Task statement:
Scan the lines below and report each one containing "ressat" by copying it.

Saved data entries:

■ ■ ■

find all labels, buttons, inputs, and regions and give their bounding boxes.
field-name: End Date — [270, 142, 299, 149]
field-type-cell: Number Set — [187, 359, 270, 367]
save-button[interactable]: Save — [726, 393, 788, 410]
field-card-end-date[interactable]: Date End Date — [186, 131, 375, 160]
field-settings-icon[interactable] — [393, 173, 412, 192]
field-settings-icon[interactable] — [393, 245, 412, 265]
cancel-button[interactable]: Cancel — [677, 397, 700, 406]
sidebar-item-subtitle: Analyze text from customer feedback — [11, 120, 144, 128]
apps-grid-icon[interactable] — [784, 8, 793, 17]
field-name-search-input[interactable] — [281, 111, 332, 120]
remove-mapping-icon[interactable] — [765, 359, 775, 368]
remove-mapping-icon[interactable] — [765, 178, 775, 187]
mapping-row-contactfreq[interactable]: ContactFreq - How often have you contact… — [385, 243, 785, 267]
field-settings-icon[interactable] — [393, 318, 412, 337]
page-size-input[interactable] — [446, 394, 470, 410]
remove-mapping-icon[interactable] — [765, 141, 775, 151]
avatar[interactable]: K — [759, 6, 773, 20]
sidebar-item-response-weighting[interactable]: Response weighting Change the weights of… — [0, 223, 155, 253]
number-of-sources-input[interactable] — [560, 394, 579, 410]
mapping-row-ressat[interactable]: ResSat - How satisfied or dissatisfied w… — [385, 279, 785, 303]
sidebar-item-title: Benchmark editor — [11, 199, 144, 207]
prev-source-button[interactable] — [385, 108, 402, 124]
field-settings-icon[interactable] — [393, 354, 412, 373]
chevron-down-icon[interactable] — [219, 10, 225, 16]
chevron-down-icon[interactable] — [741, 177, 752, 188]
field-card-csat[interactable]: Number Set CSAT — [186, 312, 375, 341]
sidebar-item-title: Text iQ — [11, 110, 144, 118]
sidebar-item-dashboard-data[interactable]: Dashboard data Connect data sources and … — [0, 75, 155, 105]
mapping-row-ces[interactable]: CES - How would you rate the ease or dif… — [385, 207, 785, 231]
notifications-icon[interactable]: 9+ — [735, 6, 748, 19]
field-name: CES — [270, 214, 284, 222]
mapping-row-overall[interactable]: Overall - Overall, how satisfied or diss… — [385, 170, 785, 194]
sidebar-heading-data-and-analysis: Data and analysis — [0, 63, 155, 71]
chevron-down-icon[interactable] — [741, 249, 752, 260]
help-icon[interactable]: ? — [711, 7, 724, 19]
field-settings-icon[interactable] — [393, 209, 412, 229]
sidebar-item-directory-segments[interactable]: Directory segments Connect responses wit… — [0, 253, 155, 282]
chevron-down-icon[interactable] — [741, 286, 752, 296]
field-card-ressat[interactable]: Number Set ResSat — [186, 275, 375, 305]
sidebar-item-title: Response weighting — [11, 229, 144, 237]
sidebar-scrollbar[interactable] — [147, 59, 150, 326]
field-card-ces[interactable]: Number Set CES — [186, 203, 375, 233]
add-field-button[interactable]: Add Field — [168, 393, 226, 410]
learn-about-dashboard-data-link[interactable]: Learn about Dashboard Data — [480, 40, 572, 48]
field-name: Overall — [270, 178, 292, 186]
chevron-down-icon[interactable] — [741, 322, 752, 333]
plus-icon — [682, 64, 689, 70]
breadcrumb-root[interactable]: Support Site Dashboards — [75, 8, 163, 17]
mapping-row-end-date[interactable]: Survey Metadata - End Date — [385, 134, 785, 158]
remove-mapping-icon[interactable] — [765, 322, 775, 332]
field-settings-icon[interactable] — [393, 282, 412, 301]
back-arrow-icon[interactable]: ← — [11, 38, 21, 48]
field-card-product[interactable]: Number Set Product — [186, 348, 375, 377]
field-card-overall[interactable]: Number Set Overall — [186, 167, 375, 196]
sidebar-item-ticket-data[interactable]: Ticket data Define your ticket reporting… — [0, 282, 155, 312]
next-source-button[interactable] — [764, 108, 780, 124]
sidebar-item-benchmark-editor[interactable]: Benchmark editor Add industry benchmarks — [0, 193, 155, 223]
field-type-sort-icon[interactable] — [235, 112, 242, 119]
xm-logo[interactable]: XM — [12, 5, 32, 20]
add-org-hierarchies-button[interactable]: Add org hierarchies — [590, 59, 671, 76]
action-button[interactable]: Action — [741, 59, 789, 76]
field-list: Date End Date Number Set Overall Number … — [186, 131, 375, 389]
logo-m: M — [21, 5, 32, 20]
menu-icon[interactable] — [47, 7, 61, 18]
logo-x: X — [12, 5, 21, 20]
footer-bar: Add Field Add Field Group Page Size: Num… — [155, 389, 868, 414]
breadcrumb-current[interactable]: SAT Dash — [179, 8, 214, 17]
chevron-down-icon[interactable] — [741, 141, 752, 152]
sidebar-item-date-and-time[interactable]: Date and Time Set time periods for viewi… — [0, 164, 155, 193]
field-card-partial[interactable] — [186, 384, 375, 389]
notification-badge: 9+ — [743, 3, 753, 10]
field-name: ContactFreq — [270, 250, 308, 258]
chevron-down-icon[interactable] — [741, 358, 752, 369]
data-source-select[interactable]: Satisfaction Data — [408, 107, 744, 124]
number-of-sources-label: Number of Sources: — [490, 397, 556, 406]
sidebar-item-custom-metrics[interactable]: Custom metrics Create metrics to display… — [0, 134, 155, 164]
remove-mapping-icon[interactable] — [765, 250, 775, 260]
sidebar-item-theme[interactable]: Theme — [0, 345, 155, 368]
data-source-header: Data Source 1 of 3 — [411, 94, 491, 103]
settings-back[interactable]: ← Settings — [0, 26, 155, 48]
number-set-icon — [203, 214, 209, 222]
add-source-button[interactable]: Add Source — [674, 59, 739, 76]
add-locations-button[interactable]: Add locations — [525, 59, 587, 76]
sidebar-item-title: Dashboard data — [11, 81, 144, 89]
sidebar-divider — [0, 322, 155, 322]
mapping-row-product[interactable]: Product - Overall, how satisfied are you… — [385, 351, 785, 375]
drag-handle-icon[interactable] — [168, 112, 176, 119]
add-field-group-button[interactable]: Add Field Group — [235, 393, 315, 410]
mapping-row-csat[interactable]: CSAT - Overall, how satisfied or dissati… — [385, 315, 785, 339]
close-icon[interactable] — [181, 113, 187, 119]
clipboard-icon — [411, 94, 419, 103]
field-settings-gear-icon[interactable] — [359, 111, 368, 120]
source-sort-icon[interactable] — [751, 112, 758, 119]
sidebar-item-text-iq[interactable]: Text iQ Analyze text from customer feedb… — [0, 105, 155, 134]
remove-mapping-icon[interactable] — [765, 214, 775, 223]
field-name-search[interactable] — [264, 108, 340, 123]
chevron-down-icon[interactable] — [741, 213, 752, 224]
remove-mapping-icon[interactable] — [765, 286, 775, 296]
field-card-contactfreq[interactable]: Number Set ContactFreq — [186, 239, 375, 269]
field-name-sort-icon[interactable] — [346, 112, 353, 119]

■ ■ ■

Answer to this task:
mapping-row-ressat[interactable]: ResSat - How satisfied or dissatisfied w… — [385, 279, 785, 303]
field-card-ressat[interactable]: Number Set ResSat — [186, 275, 375, 305]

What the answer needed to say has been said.